After the trial, a stream of visitors showed up at Landsberg, and Hitler’s room filled with mail and gifts of flowers and sweets. He was allowed to wear his own clothes, sat in a comfortable wicker chair, and even had his bed made for him. In the book, 1924: The Year That Made Hitler, journalist Peter Ross Range called it the “easiest prison time any convict could do in Bavaria.”

After Release, Hitler Resurges on Political Scene

In December 1924, Hitler was released after only about a year behind bars. He came out confident, convinced of his own greatness, much better known across Germany, and on the verge of becoming a published author, with an entrenched worldview and a new plan for taking power.

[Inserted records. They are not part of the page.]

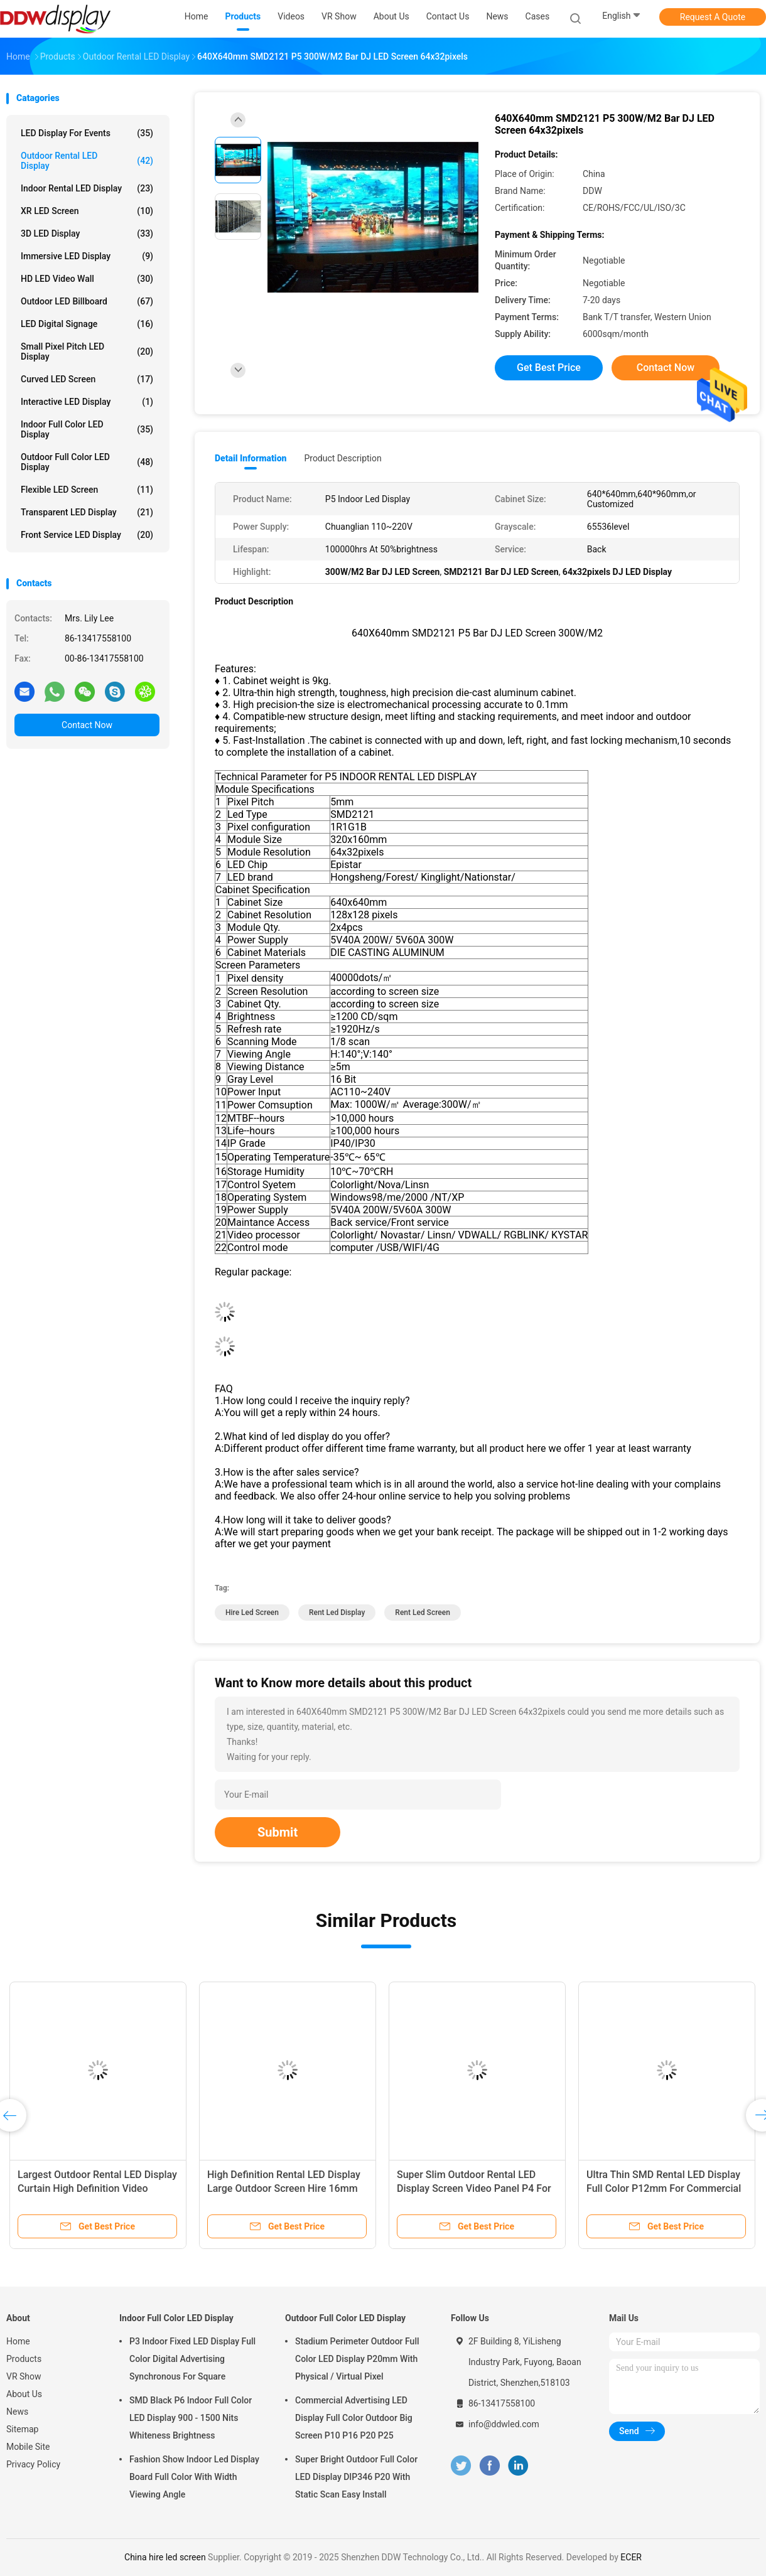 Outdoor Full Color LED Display (87, 462)
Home (18, 2341)
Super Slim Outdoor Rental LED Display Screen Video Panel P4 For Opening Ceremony (474, 2188)
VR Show (23, 2376)
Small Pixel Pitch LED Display (87, 351)
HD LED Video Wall (87, 278)
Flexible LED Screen (87, 489)
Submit (277, 1832)
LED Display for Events (87, 133)
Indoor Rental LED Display (87, 188)
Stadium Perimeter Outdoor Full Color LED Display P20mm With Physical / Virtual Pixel (357, 2358)
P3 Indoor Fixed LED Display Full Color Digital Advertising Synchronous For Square (192, 2358)
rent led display (337, 1612)
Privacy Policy (33, 2464)
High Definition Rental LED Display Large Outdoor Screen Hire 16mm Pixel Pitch (283, 2188)
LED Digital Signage (87, 324)
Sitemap (22, 2429)
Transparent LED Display (87, 512)
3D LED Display (87, 233)
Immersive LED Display (87, 256)
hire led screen (252, 1612)
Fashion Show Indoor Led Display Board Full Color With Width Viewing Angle (194, 2476)
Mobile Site (28, 2447)
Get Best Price (549, 367)
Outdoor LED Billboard (87, 301)
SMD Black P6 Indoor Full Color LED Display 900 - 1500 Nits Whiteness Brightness (190, 2417)
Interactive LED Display (87, 401)
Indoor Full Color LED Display (87, 429)
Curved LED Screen (87, 379)
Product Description (342, 458)
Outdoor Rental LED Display (87, 161)
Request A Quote (712, 17)
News (17, 2412)
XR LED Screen (87, 211)
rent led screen (422, 1612)
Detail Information (250, 458)
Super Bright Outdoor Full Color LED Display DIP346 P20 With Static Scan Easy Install (356, 2476)
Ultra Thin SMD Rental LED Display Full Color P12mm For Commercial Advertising (663, 2188)
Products (23, 2359)
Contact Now (87, 725)
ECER (631, 2557)
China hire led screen (165, 2557)
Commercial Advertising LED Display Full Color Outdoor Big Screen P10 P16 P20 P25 (354, 2417)
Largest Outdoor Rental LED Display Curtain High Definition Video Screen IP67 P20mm (97, 2188)
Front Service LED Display (87, 535)
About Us (24, 2394)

Returning to Munich, he gave his first post-prison speech at the Bürgerbräukeller beer hall, the site of the putsch, where he declared himself the supreme leader of a reconstituted Nazi Party.   

Though the Nazis still garnered only a tiny share of popular support, their rise had begun. They never won an outright majority, topping out at 37 percent of the vote in the July 1932 parliamentary elections. But Hitler nonetheless became chancellor in January 1933 due in no small part to leftist infighting and establishment conservative enablers who thought they could control him in a coalition government.

These conservatives completely underestimate Hitler, Hett says. “They do not understand how ruthless, how cunning he is," he says. "And he makes extremely short work of them, it turns out.”

During Hitler’s 12 years in power, tens of millions of lives were lost, including some 6 million Jews who perished in the Holocaust.